In the same way another advertiser had bright red posters stuck in a blank space in the middle of his ad. The brilliant spot of color caught the reader's eye immediately, but this scheme also would be found impracticable except with a paper of small circulation.

The weather indications printed regularly in an advertisement will influence many readers to turn to that particular ad and some merchants print the daily base ball scores, which answers the same purpose.

For a number of years an Eastern merchant drew attention to his advertisements in an unusual way. Each day there appeared at the top of his ad a humorous observation on some current event of national or local importance. These "squibs" were always bright and witty and after a while they came to be looked for regularly by almost every one who read the papers in which they appeared. They were written by a newspaper man who was probably paid a good price for them. It would be difficult to say whether the advertiser derived any real benefit from this scheme, but it is probable that he did. At any rate he got quite a bit of general advertising.

A grocer set apart a small space in one corner of his advertisement in which he published daily a cooking receipt. The receipts were carefully selected and were always seasonable. This would no doubt appeal to the housewife. Another advertiser published a conundrum daily with the answer in the following day. The conundrums were for the most part originated by himself or were old ones twisted about to suit his purpose. All of them were made in some way to apply to the store, and as most people are more or less interested in riddles, these furnished considerable amusement and talk. They probably served very well the purpose for which they were intended.

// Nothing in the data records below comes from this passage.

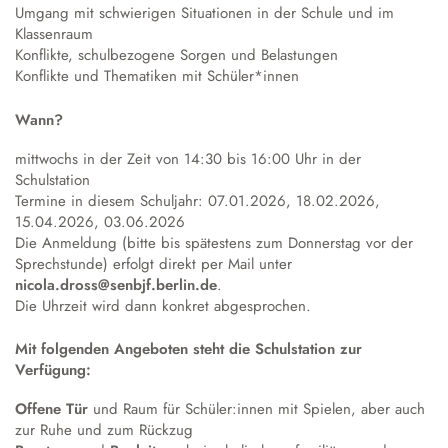
Umgang mit schwierigen Situationen in der Schule und im
Klassenraum
Konflikte, schulbezogene Sorgen und Belastungen
Konflikte und Thematiken mit Schüler*innen
Wann?
mittwochs in der Zeit von 14:30 bis 16:00 Uhr in der
Schulstation
Termine in diesem Schuljahr: 07.01.2026, 18.02.2026,
15.04.2026, 03.06.2026
Die Anmeldung (bitte bis spätestens zum Donnerstag vor der
Sprechstunde) erfolgt direkt per Mail unter
nicola.dross@senbjf.berlin.de
.
Die Uhrzeit wird dann konkret abgesprochen.
Mit folgenden Angeboten steht die Schulstation zur
Verfügung:
Offene Tür
und Raum für Schüler:innen mit Spielen, aber auch
zur Ruhe und zum Rückzug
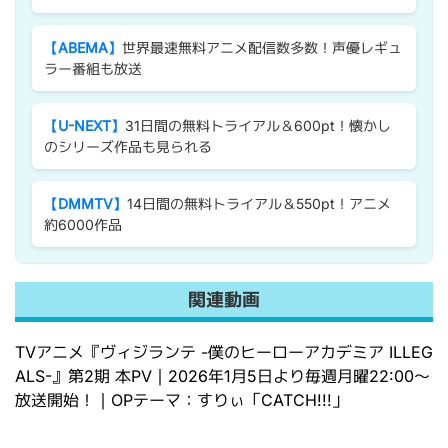
【ABEMA】
世界最速無料アニメ配信数多数！声優レギュ
ラー番組も放送
【U-NEXT】
31日間の無料トライアル＆600pt！懐かし
のシリーズ作品も見られる
【DMMTV】
14日間の無料トライアル＆550pt！アニメ
約6000作品
関連動画
TVアニメ『ヴィジランテ -僕のヒーローアカデミア ILLEG
ALS-』第2期 本PV｜2026年1月5日より毎週月曜22:00～
放送開始！｜OPテーマ：すりぃ「CATCH!!!」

Another plan that has been used frequently is to offer a reward to the first person who discovers and reports a misspelled word or typographical error appearing in an advertisement. To add to the interest of this scheme, words are sometimes misspelled purposely. A scheme that is popular just now is to offer prizes for the best rhymes or jingles written about the store.

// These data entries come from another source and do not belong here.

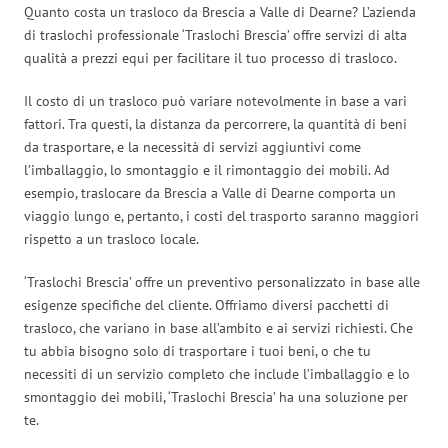
Quanto costa un trasloco da Brescia a Valle di Dearne? L’azienda
di traslochi professionale ‘Traslochi Brescia’ offre servizi di alta
qualità a prezzi equi per facilitare il tuo processo di trasloco.
Il costo di un trasloco può variare notevolmente in base a vari
fattori. Tra questi, la distanza da percorrere, la quantità di beni
da trasportare, e la necessità di servizi aggiuntivi come
l’imballaggio, lo smontaggio e il rimontaggio dei mobili. Ad
esempio, traslocare da Brescia a Valle di Dearne comporta un
viaggio lungo e, pertanto, i costi del trasporto saranno maggiori
rispetto a un trasloco locale.
‘Traslochi Brescia’ offre un preventivo personalizzato in base alle
esigenze specifiche del cliente. Offriamo diversi pacchetti di
trasloco, che variano in base all’ambito e ai servizi richiesti. Che
tu abbia bisogno solo di trasportare i tuoi beni, o che tu
necessiti di un servizio completo che include l’imballaggio e lo
smontaggio dei mobili, ‘Traslochi Brescia’ ha una soluzione per
te.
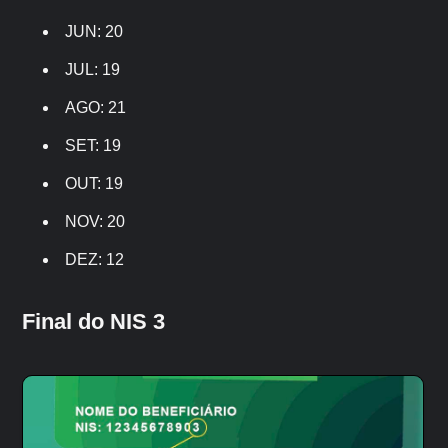
JUN: 20
JUL: 19
AGO: 21
SET: 19
OUT: 19
NOV: 20
DEZ: 12
Final do NIS 3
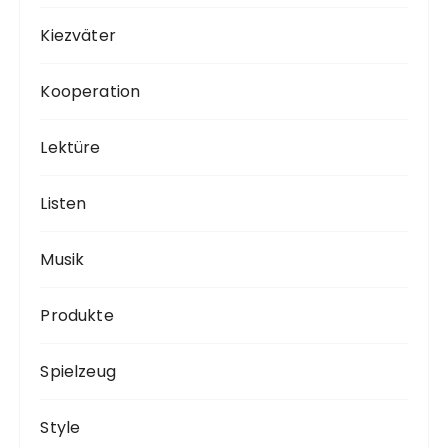
Kiezväter
Kooperation
Lektüre
Listen
Musik
Produkte
Spielzeug
Style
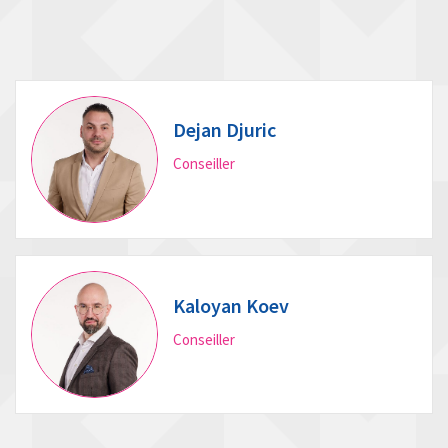
Dejan Djuric
Conseiller
Kaloyan Koev
Conseiller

In fact there is no end to the variety of schemes employed to induce the attention of the reading public. On the other hand, many advertisers will have nothing to do with devices of this sort. They consider such methods as undignified and outside the pale of legitimate advertising. We are disinclined to agree with them in that respect.

Of course dignity in advertising is all well enough, but it can be easily overdone. Many advertisements which the writer fondly believes to be dignified are, as a matter of fact, most commonplace and prosy. Advertising is a matter of business, not of sentiment, and the best advertising is that which yields the best returns in dollars and cents. Any straightforward, honest scheme which serves to draw attention to an advertisement is legitimate and permissible.